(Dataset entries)
□ □ □ □

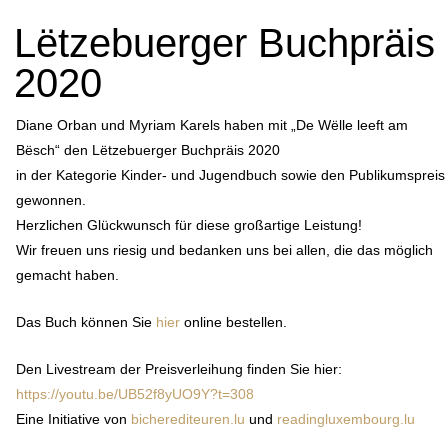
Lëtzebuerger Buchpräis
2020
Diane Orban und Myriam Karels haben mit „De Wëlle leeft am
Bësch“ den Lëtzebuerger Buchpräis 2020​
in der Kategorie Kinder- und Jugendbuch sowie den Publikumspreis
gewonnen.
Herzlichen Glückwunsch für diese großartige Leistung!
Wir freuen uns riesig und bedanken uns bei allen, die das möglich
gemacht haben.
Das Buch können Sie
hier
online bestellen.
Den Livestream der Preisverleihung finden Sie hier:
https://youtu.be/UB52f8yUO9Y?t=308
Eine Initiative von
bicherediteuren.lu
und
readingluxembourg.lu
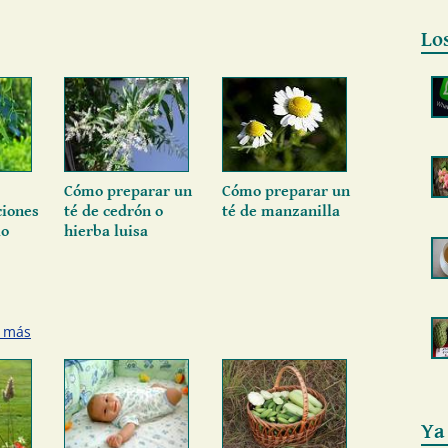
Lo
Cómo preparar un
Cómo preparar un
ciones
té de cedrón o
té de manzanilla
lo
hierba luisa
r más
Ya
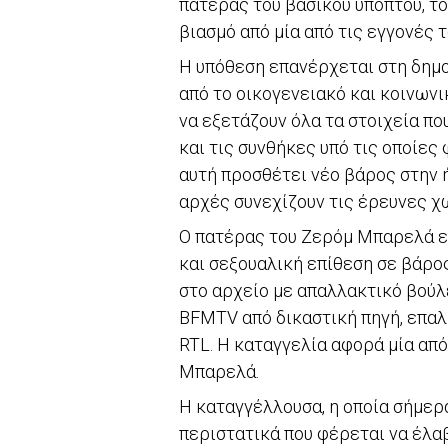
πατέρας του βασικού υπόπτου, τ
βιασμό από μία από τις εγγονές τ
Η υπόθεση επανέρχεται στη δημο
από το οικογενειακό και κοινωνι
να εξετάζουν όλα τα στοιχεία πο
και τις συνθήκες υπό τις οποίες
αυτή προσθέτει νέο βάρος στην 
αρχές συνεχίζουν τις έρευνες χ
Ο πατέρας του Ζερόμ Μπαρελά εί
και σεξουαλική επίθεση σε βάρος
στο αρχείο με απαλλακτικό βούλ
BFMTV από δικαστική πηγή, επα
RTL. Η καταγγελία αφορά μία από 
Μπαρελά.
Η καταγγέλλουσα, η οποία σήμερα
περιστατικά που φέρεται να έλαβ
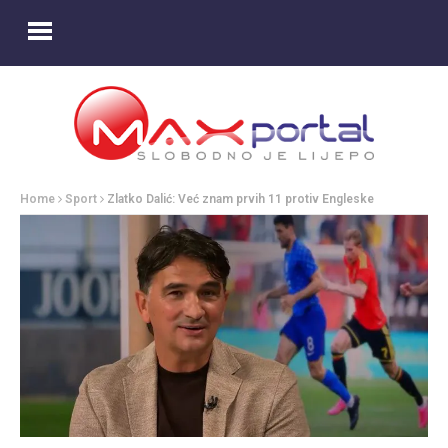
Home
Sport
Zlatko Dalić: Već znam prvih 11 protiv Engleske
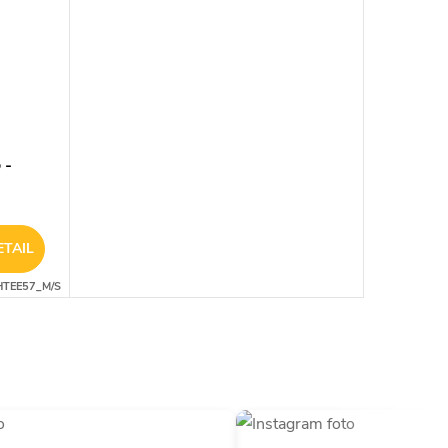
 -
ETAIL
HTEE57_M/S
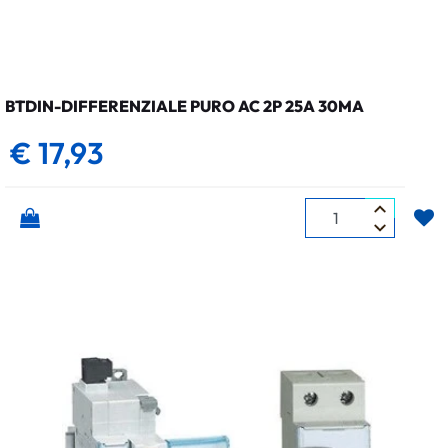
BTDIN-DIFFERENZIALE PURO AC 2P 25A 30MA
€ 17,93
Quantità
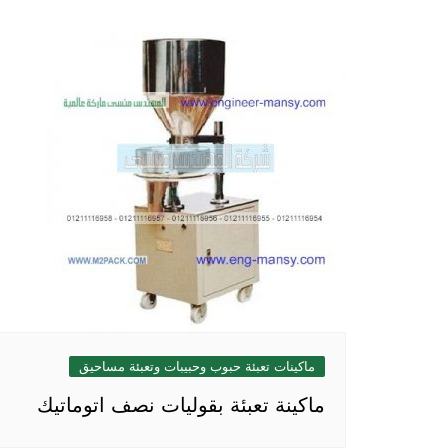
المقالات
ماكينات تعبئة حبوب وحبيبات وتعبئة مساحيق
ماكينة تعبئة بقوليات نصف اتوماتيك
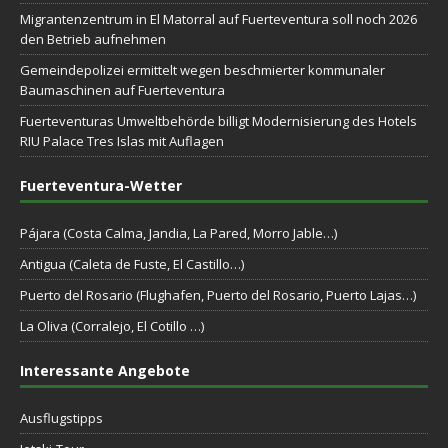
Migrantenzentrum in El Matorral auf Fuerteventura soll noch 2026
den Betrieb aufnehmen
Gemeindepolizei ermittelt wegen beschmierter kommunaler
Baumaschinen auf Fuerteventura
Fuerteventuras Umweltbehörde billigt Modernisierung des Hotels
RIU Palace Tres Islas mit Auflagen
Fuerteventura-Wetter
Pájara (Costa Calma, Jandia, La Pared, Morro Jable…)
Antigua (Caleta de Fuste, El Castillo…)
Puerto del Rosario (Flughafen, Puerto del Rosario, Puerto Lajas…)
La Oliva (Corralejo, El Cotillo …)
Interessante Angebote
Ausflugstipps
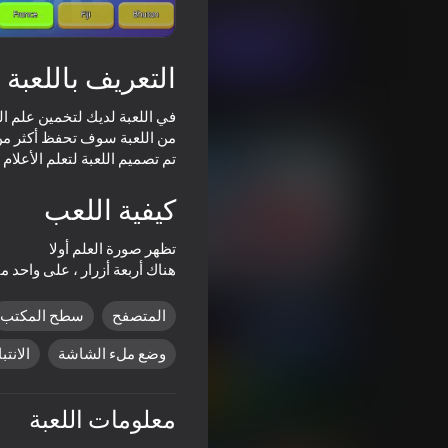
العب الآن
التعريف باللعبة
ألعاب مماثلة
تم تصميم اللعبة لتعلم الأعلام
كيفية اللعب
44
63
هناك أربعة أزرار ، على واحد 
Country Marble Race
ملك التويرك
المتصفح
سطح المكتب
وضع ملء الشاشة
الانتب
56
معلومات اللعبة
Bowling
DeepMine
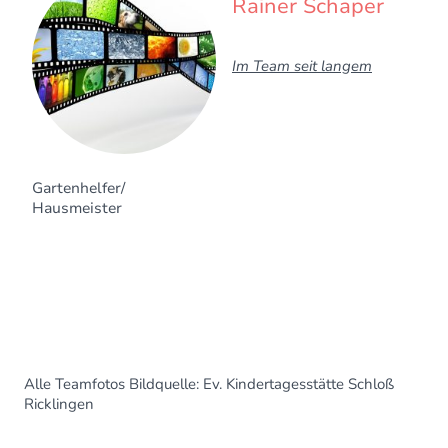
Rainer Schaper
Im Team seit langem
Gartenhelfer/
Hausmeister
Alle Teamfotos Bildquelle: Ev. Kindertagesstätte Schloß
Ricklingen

□ □ □ □

**Exercise brief**
Retype the entries above exactly. Stop after the line containing "Eine Initiative von", and omit the pictures.

**Problem solution**
Lëtzebuerger Buchpräis
2020
Diane Orban und Myriam Karels haben mit „De Wëlle leeft am
Bësch“ den Lëtzebuerger Buchpräis 2020​
in der Kategorie Kinder- und Jugendbuch sowie den Publikumspreis
gewonnen.
Herzlichen Glückwunsch für diese großartige Leistung!
Wir freuen uns riesig und bedanken uns bei allen, die das möglich
gemacht haben.
Das Buch können Sie
hier
online bestellen.
Den Livestream der Preisverleihung finden Sie hier:
https://youtu.be/UB52f8yUO9Y?t=308
Eine Initiative von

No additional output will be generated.